Synth is a tool for generating realistic data using a declarative data model. Synth is database agnostic and can scale to millions of rows of data.
Synth answers a simple question. There are so many ways to consume data, why are there no frameworks for generating data?
Synth provides a robust, declarative framework for specifying constraint based data generation, solving the following problems developers face on the regular:
- You're creating an App from scratch and have no way to populate your fresh schema with correct, realistic data.
- You're doing integration testing / QA on production data, but you know it is bad practice, and you really should not be doing that.
- You want to see how your system will scale if your database suddenly has 10x the amount of data.
Synth solves exactly these problems with a flexible declarative data model which you can version control in git, peer review, and automate.
The key features of Synth are:
Data as Code: Data generation is described using a declarative configuration language allowing you to specify your entire data model as code.
Import from Existing Sources: Synth can import data from existing sources and automatically create data models. Synth currently has Alpha support for Postgres!

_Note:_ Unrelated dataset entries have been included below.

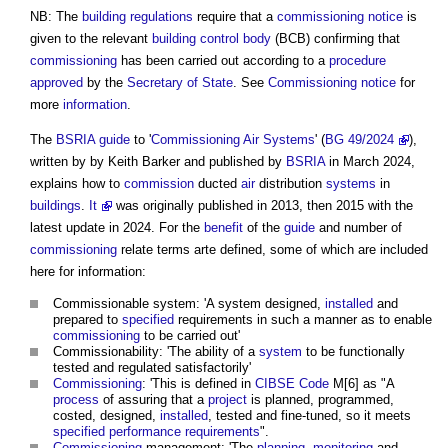
NB: The
building regulations
require that a
commissioning notice
is
given to the relevant
building control body
(BCB) confirming that
commissioning
has been carried out according to a
procedure
approved
by the
Secretary of State
. See
Commissioning notice
for
more
information
.
The
BSRIA
guide
to '
Commissioning
Air Systems
' (
BG 49/2024
),
written by by Keith Barker and published by
BSRIA
in March 2024,
explains how to
commission
ducted
air
distribution
systems
in
buildings
.
It
was originally published in 2013, then 2015 with the
latest update in 2024. For the
benefit
of the
guide
and number of
commissioning
relate terms arte defined, some of which are included
here for information:
Commissionable system: 'A system designed,
installed
and
prepared to
specified
requirements in such a manner as to enable
commissioning
to be carried out'
Commissionability: 'The ability of a
system
to be functionally
tested and regulated satisfactorily'
Commissioning
: 'This is defined in
CIBSE
Code
M[6] as "A
process
of assuring that a
project
is planned, programmed,
costed, designed,
installed
, tested and fine-tuned, so it meets
specified
performance requirements
".
Commissioning
management: 'The
planning
,
monitoring
and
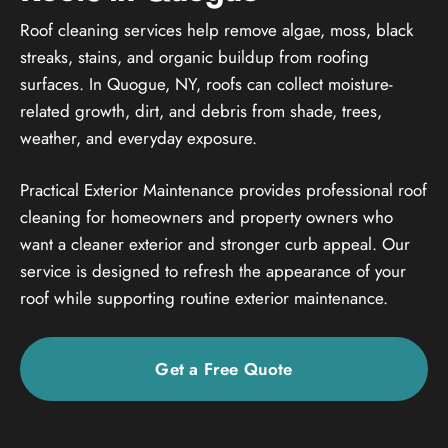
Roof cleaning services help remove algae, moss, black
streaks, stains, and organic buildup from roofing
surfaces. In Quogue, NY, roofs can collect moisture-
related growth, dirt, and debris from shade, trees,
weather, and everyday exposure.
Practical Exterior Maintenance provides professional roof
cleaning for homeowners and property owners who
want a cleaner exterior and stronger curb appeal. Our
service is designed to refresh the appearance of your
roof while supporting routine exterior maintenance.
Get a Free Quote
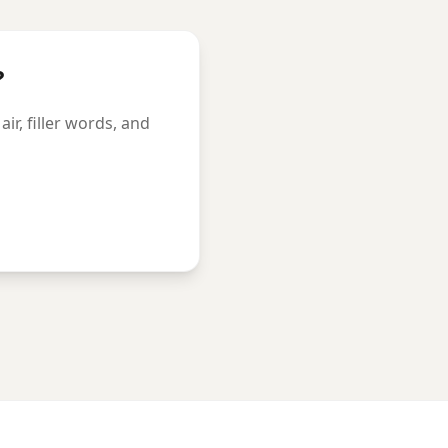
?
r, filler words, and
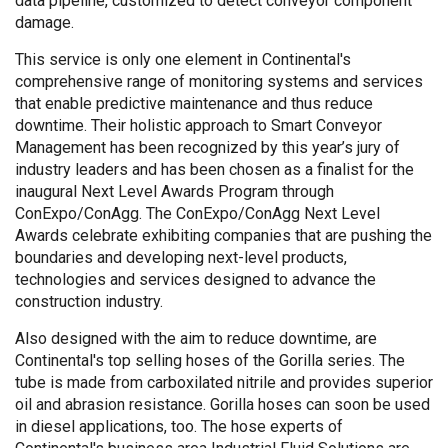
data pipeline, customized to detect conveyor component
damage.
This service is only one element in Continental's
comprehensive range of monitoring systems and services
that enable predictive maintenance and thus reduce
downtime. Their holistic approach to Smart Conveyor
Management has been recognized by this year’s jury of
industry leaders and has been chosen as a finalist for the
inaugural Next Level Awards Program through
ConExpo/ConAgg. The ConExpo/ConAgg Next Level
Awards celebrate exhibiting companies that are pushing the
boundaries and developing next-level products,
technologies and services designed to advance the
construction industry.
Also designed with the aim to reduce downtime, are
Continental's top selling hoses of the Gorilla series. The
tube is made from carboxilated nitrile and provides superior
oil and abrasion resistance. Gorilla hoses can soon be used
in diesel applications, too. The hose experts of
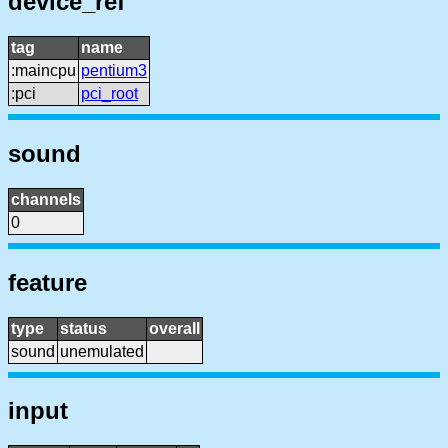
device_ref
tag
name
:maincpu
pentium3
:pci
pci_root
sound
channels
0
feature
type
status
overall
sound
unemulated
input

Data Inference: While ingesting data, Synth automatically infers the relations, distributions and types of the dataset.
Database Agnostic: Synth supports semi-structured data and is database agnostic - playing nicely with SQL and NoSQL databases.
Semantic Data Types: Synth integrates with the (amazing) Python Faker library, supporting generation of thousands of semantic types (e.g. credit card numbers, email addresses etc.) as well as locales.